▶ [WORK INSTRUCTIONS]: Select and copy out every line in the records containing "menu".

START INFORMATION GIVEN

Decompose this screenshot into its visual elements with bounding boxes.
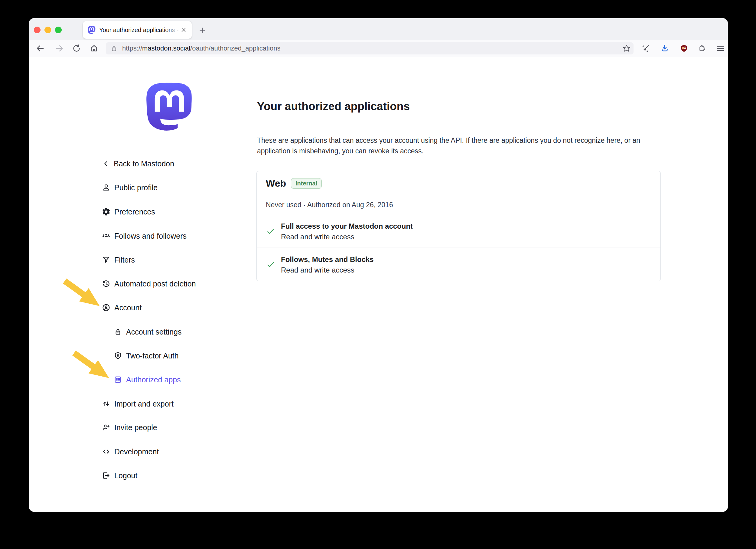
check-icon <box>266 226 275 236</box>
reload-icon <box>72 44 81 53</box>
sidebar-item-follows-and-followers[interactable]: Follows and followers <box>102 230 187 242</box>
ublock-origin-button[interactable]: uO <box>678 43 690 54</box>
close-window-button[interactable] <box>34 27 41 33</box>
permission-row: Follows, Mutes and Blocks Read and write… <box>257 255 660 274</box>
lock-icon <box>113 327 122 336</box>
sidebar-item-label: Back to Mastodon <box>114 159 174 168</box>
sidebar-item-label: Logout <box>114 471 137 480</box>
navigation-toolbar: https://mastodon.social/oauth/authorized… <box>29 40 728 57</box>
permission-detail: Read and write access <box>281 266 660 274</box>
url-scheme: https:// <box>122 44 142 52</box>
sidebar-item-label: Preferences <box>114 208 155 216</box>
sidebar-item-development[interactable]: Development <box>102 446 159 458</box>
sidebar-item-label: Authorized apps <box>126 375 181 384</box>
sidebar-item-invite-people[interactable]: Invite people <box>102 421 157 433</box>
download-icon <box>660 44 669 53</box>
lock-icon <box>110 44 118 52</box>
sidebar-item-preferences[interactable]: Preferences <box>102 206 155 218</box>
sidebar-item-two-factor-auth[interactable]: Two-factor Auth <box>113 350 179 362</box>
internal-badge: Internal <box>291 178 322 189</box>
url-host: mastodon.social <box>142 44 190 52</box>
sidebar-item-label: Automated post deletion <box>114 279 196 288</box>
puzzle-icon <box>698 44 707 53</box>
history-clock-icon <box>102 279 111 288</box>
permission-title: Full access to your Mastodon account <box>281 222 660 230</box>
browser-tab[interactable]: Your authorized applications - M <box>83 21 192 39</box>
home-icon <box>90 44 99 53</box>
sidebar-item-label: Public profile <box>114 183 158 192</box>
sidebar-item-label: Filters <box>114 256 135 264</box>
url-path: /oauth/authorized_applications <box>190 44 280 52</box>
code-icon <box>102 447 111 456</box>
sidebar-item-label: Import and export <box>114 400 174 408</box>
minimize-window-button[interactable] <box>44 27 51 33</box>
import-export-icon <box>102 399 111 408</box>
permission-title: Follows, Mutes and Blocks <box>281 255 660 264</box>
sidebar-item-label: Follows and followers <box>114 232 187 240</box>
downloads-button[interactable] <box>659 43 670 54</box>
app-name: Web <box>266 178 286 189</box>
card-divider <box>257 247 660 247</box>
back-button[interactable] <box>34 43 46 54</box>
broom-icon <box>641 44 650 53</box>
url-text: https://mastodon.social/oauth/authorized… <box>122 44 280 52</box>
sidebar-item-back-to-mastodon[interactable]: Back to Mastodon <box>102 158 174 170</box>
tab-favicon-mastodon-icon <box>88 26 96 34</box>
sidebar-item-label: Account settings <box>126 328 181 336</box>
gear-icon <box>102 207 111 216</box>
logout-icon <box>102 471 111 480</box>
group-icon <box>102 231 111 240</box>
person-icon <box>102 183 111 192</box>
sidebar-item-import-and-export[interactable]: Import and export <box>102 398 174 410</box>
sidebar-item-authorized-apps[interactable]: Authorized apps <box>113 374 181 386</box>
check-icon <box>266 260 275 269</box>
back-arrow-icon <box>36 44 45 53</box>
menu-button[interactable] <box>715 43 726 54</box>
person-add-icon <box>102 423 111 432</box>
extensions-button[interactable] <box>696 43 708 54</box>
svg-text:uO: uO <box>682 46 686 50</box>
traffic-lights <box>34 27 62 33</box>
sidebar-item-filters[interactable]: Filters <box>102 254 135 266</box>
sidebar-item-label: Development <box>114 447 159 456</box>
zoom-window-button[interactable] <box>55 27 62 33</box>
shield-clock-icon <box>113 351 122 360</box>
sidebar-item-label: Two-factor Auth <box>126 351 179 360</box>
tab-close-icon[interactable] <box>180 27 187 33</box>
browser-window: Your authorized applications - M <box>29 18 728 512</box>
sidebar-item-account[interactable]: Account <box>102 302 142 314</box>
permission-detail: Read and write access <box>281 233 660 241</box>
forward-arrow-icon <box>55 44 64 53</box>
permission-row: Full access to your Mastodon account Rea… <box>257 222 660 241</box>
bookmark-star-icon[interactable] <box>622 44 631 53</box>
app-card-header: Web Internal <box>266 178 322 189</box>
page-description: These are applications that can access y… <box>257 135 662 156</box>
tab-bar: Your authorized applications - M <box>29 18 728 40</box>
app-meta: Never used · Authorized on Aug 26, 2016 <box>266 201 393 209</box>
account-circle-icon <box>102 303 111 312</box>
authorized-app-card: Web Internal Never used · Authorized on … <box>256 171 661 281</box>
hamburger-menu-icon <box>716 44 725 53</box>
ublock-shield-icon: uO <box>679 44 689 53</box>
sidebar-item-public-profile[interactable]: Public profile <box>102 181 158 194</box>
clear-history-extension-button[interactable] <box>640 43 651 54</box>
sidebar-item-account-settings[interactable]: Account settings <box>113 326 181 338</box>
screenshot-stage: Your authorized applications - M <box>0 0 756 549</box>
page-title: Your authorized applications <box>257 100 410 113</box>
new-tab-button[interactable] <box>197 25 207 35</box>
funnel-icon <box>102 255 111 264</box>
list-alt-icon <box>113 375 122 384</box>
reload-button[interactable] <box>71 43 82 54</box>
tab-title-fade <box>163 24 180 36</box>
chevron-left-icon <box>102 159 110 168</box>
sidebar-item-label: Account <box>114 303 142 312</box>
home-button[interactable] <box>88 43 100 54</box>
page-content: Back to Mastodon Public profile Preferen… <box>29 57 728 512</box>
sidebar-item-logout[interactable]: Logout <box>102 469 137 482</box>
mastodon-logo <box>145 82 193 133</box>
sidebar-item-automated-post-deletion[interactable]: Automated post deletion <box>102 278 196 290</box>
sidebar-item-label: Invite people <box>114 423 157 432</box>
forward-button[interactable] <box>54 43 65 54</box>
url-bar[interactable]: https://mastodon.social/oauth/authorized… <box>106 42 634 54</box>
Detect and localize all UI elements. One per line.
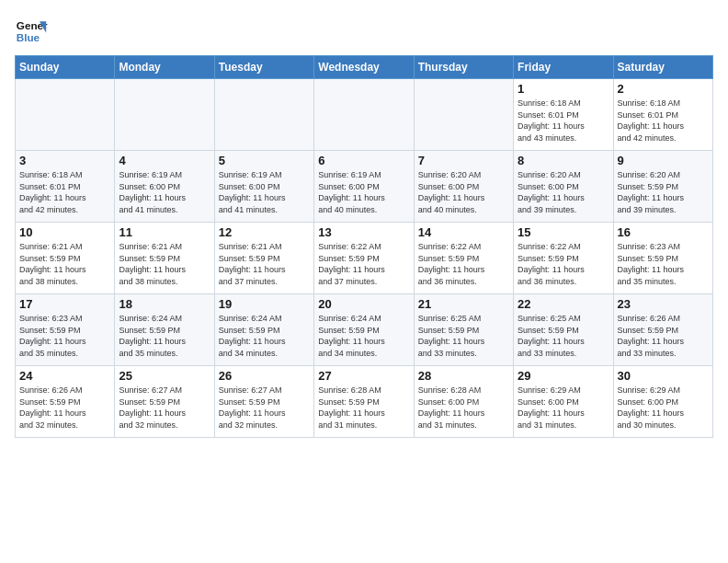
cell-info: Sunrise: 6:19 AM Sunset: 6:00 PM Dayligh… — [219, 169, 310, 215]
calendar-cell: 17Sunrise: 6:23 AM Sunset: 5:59 PM Dayli… — [16, 294, 115, 366]
calendar-cell: 27Sunrise: 6:28 AM Sunset: 5:59 PM Dayli… — [314, 366, 414, 438]
calendar-cell: 6Sunrise: 6:19 AM Sunset: 6:00 PM Daylig… — [314, 151, 414, 223]
cell-info: Sunrise: 6:29 AM Sunset: 6:00 PM Dayligh… — [618, 385, 709, 431]
calendar-cell: 2Sunrise: 6:18 AM Sunset: 6:01 PM Daylig… — [613, 79, 712, 151]
cell-info: Sunrise: 6:22 AM Sunset: 5:59 PM Dayligh… — [318, 241, 409, 287]
day-number: 19 — [219, 297, 310, 311]
day-number: 8 — [518, 154, 609, 167]
calendar-cell: 29Sunrise: 6:29 AM Sunset: 6:00 PM Dayli… — [514, 366, 613, 438]
calendar-cell: 3Sunrise: 6:18 AM Sunset: 6:01 PM Daylig… — [16, 151, 115, 223]
calendar-cell: 5Sunrise: 6:19 AM Sunset: 6:00 PM Daylig… — [214, 151, 313, 223]
cell-info: Sunrise: 6:18 AM Sunset: 6:01 PM Dayligh… — [518, 98, 609, 144]
day-number: 15 — [518, 225, 609, 239]
main-container: General Blue SundayMondayTuesdayWednesda… — [0, 0, 728, 445]
cell-info: Sunrise: 6:21 AM Sunset: 5:59 PM Dayligh… — [119, 241, 210, 287]
cell-info: Sunrise: 6:22 AM Sunset: 5:59 PM Dayligh… — [518, 241, 609, 287]
calendar-cell: 8Sunrise: 6:20 AM Sunset: 6:00 PM Daylig… — [514, 151, 613, 223]
day-number: 12 — [219, 225, 310, 239]
day-number: 23 — [618, 297, 709, 311]
cell-info: Sunrise: 6:19 AM Sunset: 6:00 PM Dayligh… — [318, 169, 409, 215]
calendar-cell: 16Sunrise: 6:23 AM Sunset: 5:59 PM Dayli… — [613, 223, 712, 294]
calendar-cell: 23Sunrise: 6:26 AM Sunset: 5:59 PM Dayli… — [613, 294, 712, 366]
weekday-header-wednesday: Wednesday — [314, 56, 414, 79]
day-number: 26 — [219, 369, 310, 383]
calendar-cell: 30Sunrise: 6:29 AM Sunset: 6:00 PM Dayli… — [613, 366, 712, 438]
calendar-cell: 25Sunrise: 6:27 AM Sunset: 5:59 PM Dayli… — [115, 366, 214, 438]
cell-info: Sunrise: 6:25 AM Sunset: 5:59 PM Dayligh… — [418, 313, 509, 359]
calendar-cell: 7Sunrise: 6:20 AM Sunset: 6:00 PM Daylig… — [414, 151, 513, 223]
cell-info: Sunrise: 6:20 AM Sunset: 6:00 PM Dayligh… — [418, 169, 509, 215]
day-number: 5 — [219, 154, 310, 167]
day-number: 10 — [19, 225, 110, 239]
cell-info: Sunrise: 6:24 AM Sunset: 5:59 PM Dayligh… — [219, 313, 310, 359]
calendar-cell — [16, 79, 115, 151]
calendar-cell: 28Sunrise: 6:28 AM Sunset: 6:00 PM Dayli… — [414, 366, 513, 438]
day-number: 7 — [418, 154, 509, 167]
weekday-header-monday: Monday — [115, 56, 214, 79]
day-number: 14 — [418, 225, 509, 239]
cell-info: Sunrise: 6:27 AM Sunset: 5:59 PM Dayligh… — [119, 385, 210, 431]
day-number: 16 — [618, 225, 709, 239]
day-number: 4 — [119, 154, 210, 167]
cell-info: Sunrise: 6:24 AM Sunset: 5:59 PM Dayligh… — [119, 313, 210, 359]
calendar-cell: 20Sunrise: 6:24 AM Sunset: 5:59 PM Dayli… — [314, 294, 414, 366]
calendar-cell: 4Sunrise: 6:19 AM Sunset: 6:00 PM Daylig… — [115, 151, 214, 223]
calendar-cell: 11Sunrise: 6:21 AM Sunset: 5:59 PM Dayli… — [115, 223, 214, 294]
day-number: 1 — [518, 82, 609, 96]
day-number: 30 — [618, 369, 709, 383]
calendar-cell: 13Sunrise: 6:22 AM Sunset: 5:59 PM Dayli… — [314, 223, 414, 294]
calendar-cell: 14Sunrise: 6:22 AM Sunset: 5:59 PM Dayli… — [414, 223, 513, 294]
calendar-cell: 10Sunrise: 6:21 AM Sunset: 5:59 PM Dayli… — [16, 223, 115, 294]
cell-info: Sunrise: 6:23 AM Sunset: 5:59 PM Dayligh… — [19, 313, 110, 359]
day-number: 18 — [119, 297, 210, 311]
day-number: 24 — [19, 369, 110, 383]
calendar-cell — [115, 79, 214, 151]
cell-info: Sunrise: 6:19 AM Sunset: 6:00 PM Dayligh… — [119, 169, 210, 215]
cell-info: Sunrise: 6:20 AM Sunset: 6:00 PM Dayligh… — [518, 169, 609, 215]
cell-info: Sunrise: 6:28 AM Sunset: 6:00 PM Dayligh… — [418, 385, 509, 431]
cell-info: Sunrise: 6:28 AM Sunset: 5:59 PM Dayligh… — [318, 385, 409, 431]
weekday-header-friday: Friday — [514, 56, 613, 79]
weekday-header-thursday: Thursday — [414, 56, 513, 79]
cell-info: Sunrise: 6:18 AM Sunset: 6:01 PM Dayligh… — [618, 98, 709, 144]
day-number: 20 — [318, 297, 409, 311]
cell-info: Sunrise: 6:20 AM Sunset: 5:59 PM Dayligh… — [618, 169, 709, 215]
calendar-cell: 18Sunrise: 6:24 AM Sunset: 5:59 PM Dayli… — [115, 294, 214, 366]
cell-info: Sunrise: 6:23 AM Sunset: 5:59 PM Dayligh… — [618, 241, 709, 287]
cell-info: Sunrise: 6:26 AM Sunset: 5:59 PM Dayligh… — [19, 385, 110, 431]
calendar-cell: 22Sunrise: 6:25 AM Sunset: 5:59 PM Dayli… — [514, 294, 613, 366]
calendar-cell: 21Sunrise: 6:25 AM Sunset: 5:59 PM Dayli… — [414, 294, 513, 366]
day-number: 29 — [518, 369, 609, 383]
cell-info: Sunrise: 6:24 AM Sunset: 5:59 PM Dayligh… — [318, 313, 409, 359]
day-number: 22 — [518, 297, 609, 311]
day-number: 25 — [119, 369, 210, 383]
calendar-cell — [314, 79, 414, 151]
calendar-cell: 15Sunrise: 6:22 AM Sunset: 5:59 PM Dayli… — [514, 223, 613, 294]
calendar-cell — [414, 79, 513, 151]
day-number: 6 — [318, 154, 409, 167]
calendar-cell: 1Sunrise: 6:18 AM Sunset: 6:01 PM Daylig… — [514, 79, 613, 151]
calendar-table: SundayMondayTuesdayWednesdayThursdayFrid… — [15, 55, 713, 438]
day-number: 11 — [119, 225, 210, 239]
cell-info: Sunrise: 6:22 AM Sunset: 5:59 PM Dayligh… — [418, 241, 509, 287]
calendar-cell — [214, 79, 313, 151]
cell-info: Sunrise: 6:25 AM Sunset: 5:59 PM Dayligh… — [518, 313, 609, 359]
day-number: 13 — [318, 225, 409, 239]
cell-info: Sunrise: 6:29 AM Sunset: 6:00 PM Dayligh… — [518, 385, 609, 431]
weekday-header-tuesday: Tuesday — [214, 56, 313, 79]
cell-info: Sunrise: 6:18 AM Sunset: 6:01 PM Dayligh… — [19, 169, 110, 215]
day-number: 9 — [618, 154, 709, 167]
calendar-cell: 9Sunrise: 6:20 AM Sunset: 5:59 PM Daylig… — [613, 151, 712, 223]
weekday-header-saturday: Saturday — [613, 56, 712, 79]
day-number: 21 — [418, 297, 509, 311]
cell-info: Sunrise: 6:21 AM Sunset: 5:59 PM Dayligh… — [219, 241, 310, 287]
svg-text:Blue: Blue — [17, 31, 40, 43]
header: General Blue — [15, 15, 713, 48]
calendar-cell: 12Sunrise: 6:21 AM Sunset: 5:59 PM Dayli… — [214, 223, 313, 294]
day-number: 17 — [19, 297, 110, 311]
day-number: 2 — [618, 82, 709, 96]
day-number: 28 — [418, 369, 509, 383]
weekday-header-sunday: Sunday — [16, 56, 115, 79]
calendar-cell: 26Sunrise: 6:27 AM Sunset: 5:59 PM Dayli… — [214, 366, 313, 438]
cell-info: Sunrise: 6:26 AM Sunset: 5:59 PM Dayligh… — [618, 313, 709, 359]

END INFORMATION GIVEN

▶ [RESULT]:
menu-button[interactable] <box>715 43 726 54</box>
hamburger-menu-icon <box>716 44 725 53</box>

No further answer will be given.